● **WHAT THE EXERCISE ASKS**: Exact wording is required: transcribe all the entries and leave the images out.

● **GIVEN RECORDS**:

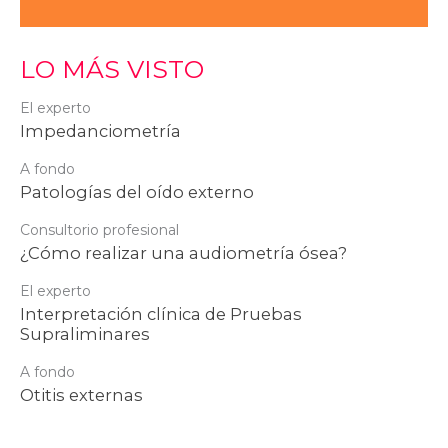
LO MÁS VISTO
El experto
Impedanciometría
A fondo
Patologías del oído externo
Consultorio profesional
¿Cómo realizar una audiometría ósea?
El experto
Interpretación clínica de Pruebas
Supraliminares
A fondo
Otitis externas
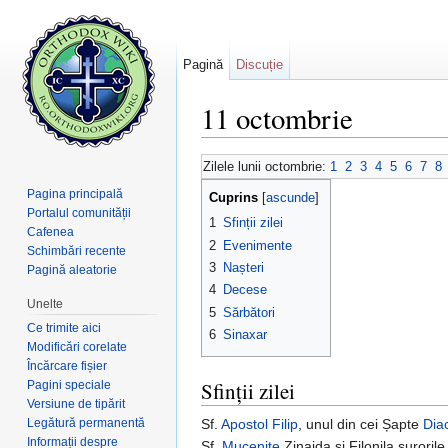
Pagină
Discuție
11 octombrie
Salt la:
navigare
,
căutare
Zilele lunii octombrie:
1
2
3
4
5
6
7
8
Pagina principală
Cuprins
[
ascunde
]
Portalul comunității
1
Sfinții zilei
Cafenea
2
Evenimente
Schimbări recente
3
Nașteri
Pagină aleatorie
4
Decese
Unelte
5
Sărbători
Ce trimite aici
6
Sinaxar
Modificări corelate
Încărcare fișier
Sfinții zilei
Pagini speciale
Versiune de tipărit
Legătură permanentă
Sf.
Apostol
Filip
, unul din cei Șapte
Dia
Informații despre
Sf.
Mucenițe
Zinaida și Filonila surorile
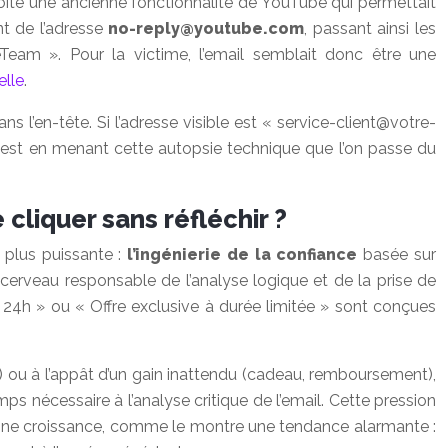
ité une ancienne fonctionnalité de YouTube qui permettait
nt de l’adresse
no-reply@youtube.com
, passant ainsi les
eTeam ». Pour la victime, l’email semblait donc être une
elle
.
 l’en-tête. Si l’adresse visible est «
service-client@votre-
C’est en menant cette autopsie technique que l’on passe du
cliquer sans réfléchir ?
 plus puissante :
l’ingénierie de la confiance
basée sur
u cerveau responsable de l’analyse logique et de la prise de
4h » ou « Offre exclusive à durée limitée » sont conçues
) ou à l’appât d’un gain inattendu (cadeau, remboursement),
s nécessaire à l’analyse critique de l’email. Cette pression
pleine croissance, comme le montre une tendance alarmante :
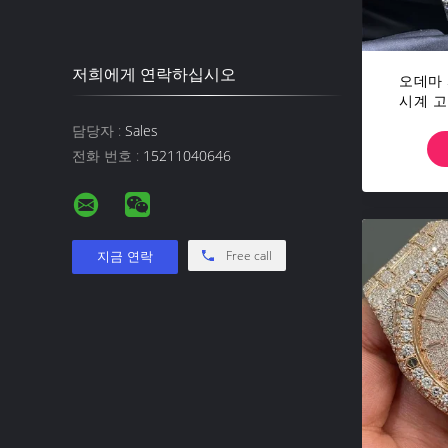
저희에게 연락하십시오
오데마 
시계 고급
여
담당자 :
Sales
전화 번호 :
15211040646
Free call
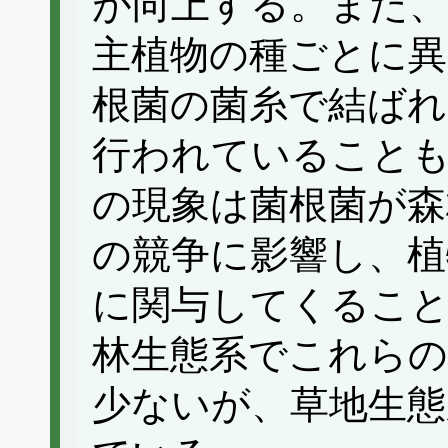
が向上する。また、
主植物の種ごとに異
根菌の菌糸で結ばれ
行われていること
の現象は菌根菌が森
の競争に影響し、植
に関与してくるこ
林生態系でこれら
少ないが、草地生態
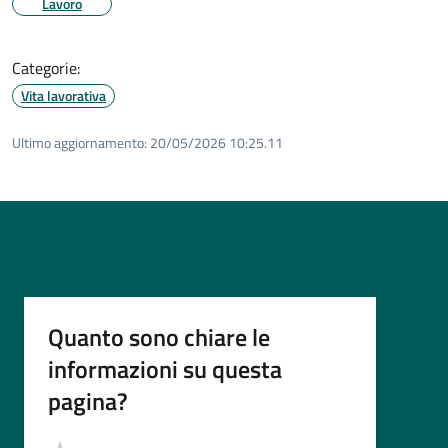
Lavoro
Categorie:
Vita lavorativa
Ultimo aggiornamento:
20/05/2026 10:25.11
Quanto sono chiare le
informazioni su questa
pagina?
Valutazione
Valuta 5 stelle su 5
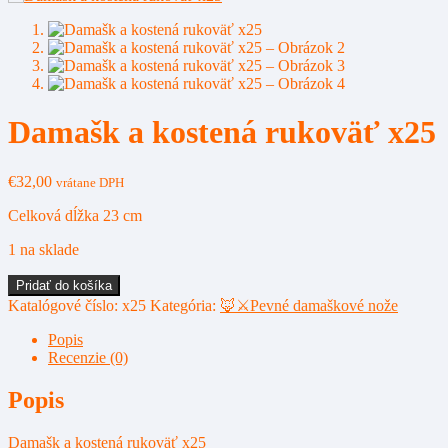
Damašk a kostená rukoväť x25
€
32,00
vrátane DPH
Celková dĺžka 23 cm
1 na sklade
množstvo
Pridať do košíka
Damašk
Katalógové číslo:
x25
Kategória:
🦊⚔️Pevné damaškové nože
a
kostená
Popis
rukoväť
Recenzie (0)
x25
Popis
Damašk a kostená rukoväť x25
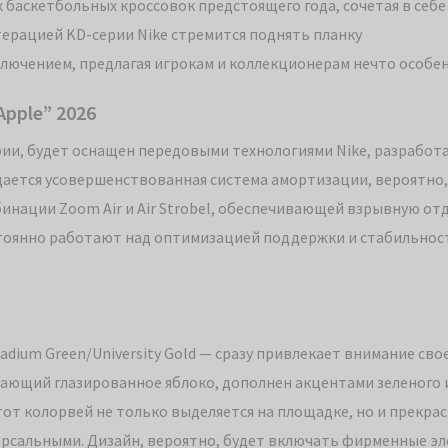
х баскетбольных кроссовок предстоящего года, сочетая в себе
терацией KD-серии Nike стремится поднять планку
сключением, предлагая игрокам и коллекционерам нечто особе
Apple” 2026
серии, будет оснащен передовыми технологиями Nike, разрабо
ается усовершенствованная система амортизации, вероятно,
инации Zoom Air и Air Strobel, обеспечивающей взрывную от
стоянно работают над оптимизацией поддержки и стабильност
Stadium Green/University Gold — сразу привлекает внимание сво
нающий глазированное яблоко, дополнен акцентами зеленого 
от колорвей не только выделяется на площадке, но и прекра
ерсальными. Дизайн, вероятно, будет включать фирменные э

● **RESPONSE AREA**:
LO MÁS VISTO
El experto
Impedanciometría
A fondo
Patologías del oído externo
Consultorio profesional
¿Cómo realizar una audiometría ósea?
El experto
Interpretación clínica de Pruebas
Supraliminares
A fondo
Otitis externas
Pagină
Discuție
11 octombrie
Salt la:
navigare
,
căutare
Zilele lunii octombrie:
1
2
3
4
5
6
7
8
Pagina principală
Cuprins
[
ascunde
]
Portalul comunității
1
Sfinții zilei
Cafenea
2
Evenimente
Schimbări recente
3
Nașteri
Pagină aleatorie
4
Decese
Unelte
5
Sărbători
Ce trimite aici
6
Sinaxar
Modificări corelate
Încărcare fișier
Sfinții zilei
Pagini speciale
Versiune de tipărit
Legătură permanentă
Sf.
Apostol
Filip
, unul din cei Șapte
Dia
Informații despre
Sf.
Mucenițe
Zinaida și Filonila surorile
ité une ancienne fonctionnalité de YouTube qui permettait
nt de l’adresse
no-reply@youtube.com
, passant ainsi les
eTeam ». Pour la victime, l’email semblait donc être une
elle
.
 l’en-tête. Si l’adresse visible est «
service-client@votre-
C’est en menant cette autopsie technique que l’on passe du
cliquer sans réfléchir ?
 plus puissante :
l’ingénierie de la confiance
basée sur
u cerveau responsable de l’analyse logique et de la prise de
4h » ou « Offre exclusive à durée limitée » sont conçues
) ou à l’appât d’un gain inattendu (cadeau, remboursement),
s nécessaire à l’analyse critique de l’email. Cette pression
pleine croissance, comme le montre une tendance alarmante :
저희에게 연락하십시오
오데마 
시계 고급
여
담당자 :
Sales
전화 번호 :
15211040646
Free call
が向上する。また、
主植物の種ごとに異
根菌の菌糸で結ばれ
行われていること
の現象は菌根菌が森
の競争に影響し、植
に関与してくるこ
林生態系でこれら
少ないが、草地生態
Lavoro
Categorie:
Vita lavorativa
Ultimo aggiornamento:
20/05/2026 10:25.11
Quanto sono chiare le
informazioni su questa
pagina?
Valutazione
Valuta 5 stelle su 5
Damašk a kostená rukoväť x25
€
32,00
vrátane DPH
Celková dĺžka 23 cm
1 na sklade
množstvo
Pridať do košíka
Damašk
Katalógové číslo:
x25
Kategória:
🦊⚔️Pevné damaškové nože
a
kostená
Popis
rukoväť
Recenzie (0)
x25
Popis
Damašk a kostená rukoväť x25
х баскетбольных кроссовок предстоящего года, сочетая в себе
терацией KD-серии Nike стремится поднять планку
сключением, предлагая игрокам и коллекционерам нечто особе
Apple” 2026
серии, будет оснащен передовыми технологиями Nike, разрабо
ается усовершенствованная система амортизации, вероятно,
инации Zoom Air и Air Strobel, обеспечивающей взрывную от
стоянно работают над оптимизацией поддержки и стабильност
Stadium Green/University Gold — сразу привлекает внимание сво
нающий глазированное яблоко, дополнен акцентами зеленого 
от колорвей не только выделяется на площадке, но и прекра
ерсальными. Дизайн, вероятно, будет включать фирменные э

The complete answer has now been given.